This is it.
New sheets are bought, your bags are packed, your fall schedule is set (at least, you think it is), now all that’s left is to get in the car or plane and move to your new home of Winona, Minnesota.
But then it hits you: the butterflies in your stomach and the unending list of questions that keep you up that extra half an hour at night.
- Maybe I shouldn’t be taking chemistry my first semester.
- Is it too late to switch?
- Did I get all the right books for my classes?
- What if I don’t make friends the first week?
- Should I have completely paid my tuition already?
These questions may seem overwhelming but I have some advice for you: breathe.
The anxiety you’re feeling is normal, healthy even, but don’t let it bog you down or overwhelm the feelings of excitement you should be feeling about this next big step in your life.
Remind yourself that you won’t be kicked out of school if you walk into the wrong classroom on your first day, nor are you the only one who feels apprehensive and worried about the big move.
The faculty and staff at Winona State wants to be here to help you through this transition.

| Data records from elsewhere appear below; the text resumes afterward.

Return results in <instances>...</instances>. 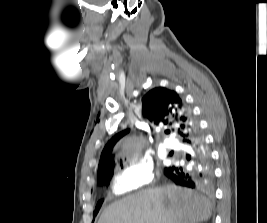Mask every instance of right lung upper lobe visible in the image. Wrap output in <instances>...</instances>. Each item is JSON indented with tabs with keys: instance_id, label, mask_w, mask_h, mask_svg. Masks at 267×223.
I'll use <instances>...</instances> for the list:
<instances>
[{
	"instance_id": "cb5924a9",
	"label": "right lung upper lobe",
	"mask_w": 267,
	"mask_h": 223,
	"mask_svg": "<svg viewBox=\"0 0 267 223\" xmlns=\"http://www.w3.org/2000/svg\"><path fill=\"white\" fill-rule=\"evenodd\" d=\"M142 111L155 125L169 126L183 141L193 135L194 120L192 113L179 95L164 87L150 90L142 99ZM129 132V129L115 135L105 146L98 166V179L110 168H114L115 160L111 151L119 139Z\"/></svg>"
}]
</instances>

So here are a few tips to help make your first few weeks at Winona State a breeze.
1. Do your research.
Don’t make that face, you don’t have to start your trips to the library early, just do your research on what you’re headed into.
There are plenty of resources online to answers all of your financial aid, housing, student life and student employment questions– you just have to look. Knowing the answers before you show up on move-in day will help quell nerves and make you feel more prepared.

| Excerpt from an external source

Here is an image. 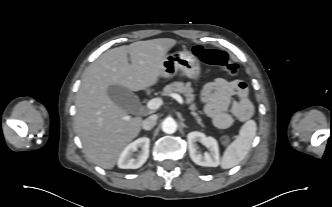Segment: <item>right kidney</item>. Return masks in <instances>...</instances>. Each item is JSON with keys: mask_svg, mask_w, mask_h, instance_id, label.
Returning <instances> with one entry per match:
<instances>
[{"mask_svg": "<svg viewBox=\"0 0 332 207\" xmlns=\"http://www.w3.org/2000/svg\"><path fill=\"white\" fill-rule=\"evenodd\" d=\"M150 139L142 137L130 143L120 154L118 159V167L121 169H137L140 168L148 159ZM140 149L136 158L133 153Z\"/></svg>", "mask_w": 332, "mask_h": 207, "instance_id": "obj_1", "label": "right kidney"}]
</instances>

Before you even put one foot on campus, you can be on your way to getting to know your incoming classmates. Connect on the Class of 2023 Facebook group to see what other students are talking about, find your roommate and share your worries with others who are going through the same life changes you are.
3. Be open with others and yourself.
Even if it seems like you are the only one who showed up knowing absolutely no one, you’re not.
It takes a certain amount of courage to put yourself out there and ask the people down the hall if they want to grab lunch in the cafeteria with you or ask to join a game of volleyball, but you will be so glad you did.
4. Stay active and don’t isolate yourself.
As appealing as it may seem to lock yourself in your room with the latest series on Netflix, go to the res hall lobby and see who wants to join, knock on doors and see who’s up for disc golf down by the lake or if anyone wants to help you get your Quidditch club started. This is your time to dive headfirst into your new community so don’t waste it.
The first day won’t seem quite as nerve-wracking if you know exactly where you are going. Make a date with your roommate to find all of your classrooms ahead of time.
Make a trip downtown and see where this Acoustic Café is that everyone keeps talking about and get to know the Island City to make it really feel like home.
6. Disconnect from devices.
Here at WSU, we pride ourselves in our latest technology and we love to use it, but there is a time and a place. And the first day of any class isn’t it. Instead of whipping out the laptop or opening Snapchat on your smartphone before class starts, keep devices in your backpack and get to know your classmates.
Make use of your now-perfected small talk skills and you’ll quickly find your class of 50 students just got a smaller. While it’s always good to check in with your friends from back home to see how they are doing their first week, don’t let it distract from your own experience
7. Stick around.
Does a baby bird fly back to the nest immediately after its first flight? Well, I’m not really sure, but you shouldn’t. You’re big kids now and its time to assert your independence from home.
Stick around Winona on the weekends and see what’s happening around here. Make plans with your floor to go canoeing or hiking. Just remember to give your parents a call so they can be rest assured that you are surviving on your own.
Take it one step at a time and in a few years you will look back and ask yourself, “What was I so nervous about?”